Jay Rayner 

Cinnamon Club, London SW1

Following hard on the heels of Zaika and Tamarind is the Cinnamon Club, which has opened round the corner from the House of Commons. But Jay Rayner finds the vote is still out...
  
  


Telephone: 020 7222 2555

Address: Cinnamon Club, the Old Westminster Library, Great Smith Street, London SW1.

Dinner for two, including wine and service, £105.

You can know too much about a restaurant, and I know way too much about this one. I know about the £2.6m it cost to set up the Cinnamon Club and the dozens of staff employed there and the three-year struggle to make it happen. I also know its owner, Iqbal Wahab, and I like him. He's a charismatic and energetic chap who had a brave ambition - to launch a glamorous upmarket Indian restaurant - then made it happen. But all that knowledge must be put aside when it comes to answering the only question that really matters: is it a nice place to go for dinner? Happily, I can be definitive on this. The answer is, sort of.

The Cinnamon Club occupies the site of what was previously the old Westminster library, a grand lump of red-brick Victoriana not far from the House of Commons. Already some commentators have held up the development as a marker for all that is wrong about 21st-century London. A a cathedral of learning has been replaced by one where fat wallets spend their largesse on increasing their largeness. I don't think that's entirely fair. It makes it sound like a gang of crack restaurateurs abseiled down the walls and flung themselves in through the leaded windows before burning the books and proclaiming kitchen rule. It didn't happen like that. Westminster council closed the library and offered up the building to a commercial interest. Iqbal Wahab won the lease. At least it's not another bloody office block.

The conversion is impressive. It's a cool, calm space with a lovely airy vault, fine parquet floors and great stretches of brown-leather panelling. It is, however, a space that I suspect lends itself better to lunches than dinners. It's very hard to bring any kind of night-time intimacy to a room this open, however much clever lighting you use. Perhaps it's simply a matter of developing a sociable buzz about the place, which can only come with time.

On one of the other important elements that make a good restaurant - the waiting staff - the Cinnamon Club scores highly.

That leaves the third and, inevitably, most important element: the food. This is where I have my gravest doubts. It's not that the food is bad - we ate a few impressive dishes. But I don't think the whole proposition yet fulfills the ambitions that the Cinnamon Club has set for itself. There are now two Indian restaurants in London - Zaika and Tamarind - each with a Michelin star. The idea of upmarket Indian food is therefore not exactly old hat but nor is it cutting-edge stuff.
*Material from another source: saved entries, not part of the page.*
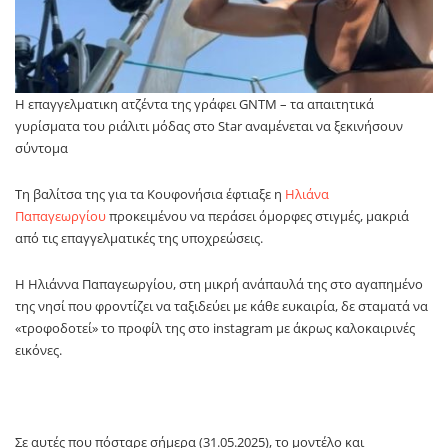
Η επαγγελματικη ατζέντα της γράφει GNTM – τα απαιτητικά
γυρίσματα του ριάλιτι μόδας στο Star αναμένεται να ξεκινήσουν
σύντομα
Τη βαλίτσα της για τα Κουφονήσια έφτιαξε η
Ηλιάνα
Παπαγεωργίου
προκειμένου να περάσει όμορφες στιγμές, μακριά
από τις επαγγελματικές της υποχρεώσεις.
Η Ηλιάννα Παπαγεωργίου, στη μικρή ανάπαυλά της στο αγαπημένο
της νησί που φροντίζει να ταξιδεύει με κάθε ευκαιρία, δε σταματά να
«τροφοδοτεί» το προφίλ της στο instagram με άκρως καλοκαιρινές
εικόνες.
Σε αυτές που πόσταρε σήμερα (31.05.2025), το μοντέλο και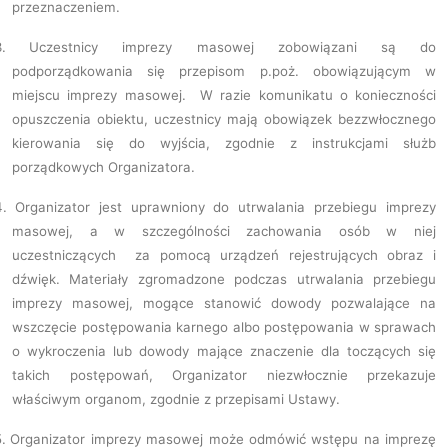
przeznaczeniem.
.
Uczestnicy imprezy masowej zobowiązani są do
podporządkowania się przepisom p.poż. obowiązującym w
miejscu imprezy masowej. W razie komunikatu o konieczności
opuszczenia obiektu, uczestnicy mają obowiązek bezzwłocznego
kierowania się do wyjścia, zgodnie z instrukcjami służb
porządkowych Organizatora.
4.
Organizator jest uprawniony do utrwalania przebiegu imprezy
masowej, a w szczególności zachowania osób w niej
uczestniczących
za pomocą urządzeń rejestrujących obraz i
dźwięk. Materiały zgromadzone podczas utrwalania przebiegu
imprezy masowej, mogące stanowić dowody pozwalające na
wszczęcie postępowania karnego albo postępowania w sprawach
o wykroczenia lub dowody mające znaczenie dla toczących się
takich postępowań, Organizator niezwłocznie przekazuje
właściwym organom, zgodnie z przepisami Ustawy.
.
Organizator imprezy masowej może odmówić wstępu na imprezę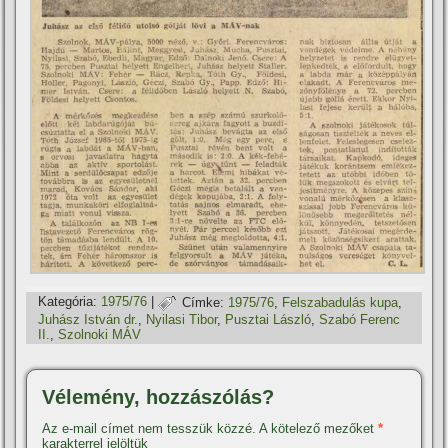
Kategória:
1975/76
|
Címke:
1975/76
,
Felszabadulás kupa
,
Juhász István dr.
,
Nyilasi Tibor
,
Pusztai László
,
Szabó Ferenc
II.
,
Szolnoki MÁV
Vélemény, hozzászólás?
Az e-mail címet nem tesszük közzé.
A kötelező mezőket
*
karakterrel jelöltük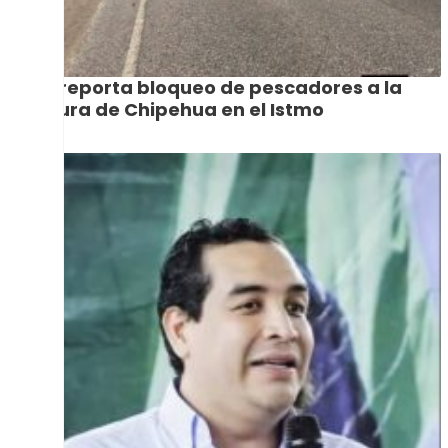
Se reporta bloqueo de pescadores a la
altura de Chipehua en el Istmo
To play the game, you have to be very good, and the Cinnamon Club isn't - not yet.

The problem was defined, I think, by the amuse-gueule: a chickpea samosa on a sweet tamarind sauce. It came on beautiful porcelain with a dainty fork which could not penetrate the pastry shell. It was just too thick and heavy. My companion was the Observer political editor, Kamal Ahmed, who, because of the restaurant's proximity to the Commons, may well spend a lot of lunches here, squeezing political contacts until they leak. He summed it up perfectly. 'Nice flavour,' he said. 'Bad texture.'

Things perked up greatly with the starters. Kamal enthused over his chargrilled sea bream with a pomegranate extract. It was a fine piece of fish, expertly cooked - crisp on the outside and yet still tender within. The spice kick came subtly and the sweetness of the sauce played beautifully against it. My selection of scallop, salmon and king prawn was also good stuff. All the fish was perfectly cooked and there was a gentleness to the tandoori spicing that left an impression without overwhelming the flavour of the seafood itself. If everything had been as balanced as these two dishes, this review would be an out-and-out rave.

It was the main courses that let us down. Kamal ordered Goan spiced duck with curry-leaf flavoured semolina. The duck breast was served in the Western style - sliced and pink - and didn't meld at all with the other elements on the plate. 'It needed a different kind of meat entirely,' Kamal said.

I was equally unconvinced by my tandoori lamb sweetbreads and kidneys with vegetable rice. Here, the problem was not the meat. This was a clever piece of cooking that managed to let through its flavour and texture while bringing in the tandoori spicing as grace notes. It was all the other stuff: the less-than-stunning rice and, in particular, a puddle of curried mince with peas, that just seemed a little vulgar. It was not what I wanted from a dish priced £13.50.

The puddings lifted the game. The saffron poached pears with cinnamon ice cream were delicate and soothing. Likewise, my steamed mango rice cakes with wild berry sorbet, while not something to shout about from the former library's roof tops, was soft and pleasing. But it was the memory of the below-par main course that lingered.

We drank a butch Portuguese red from the well-thought-out wine list, and altogether the bill hit £105 for two. For that sort of dosh, there shouldn't be any duff notes at all. It took Iqbal Wahab an awful lot of work to get the Cinnamon Club up and running. To make all that effort worthwhile, I think there's a little more work left to do.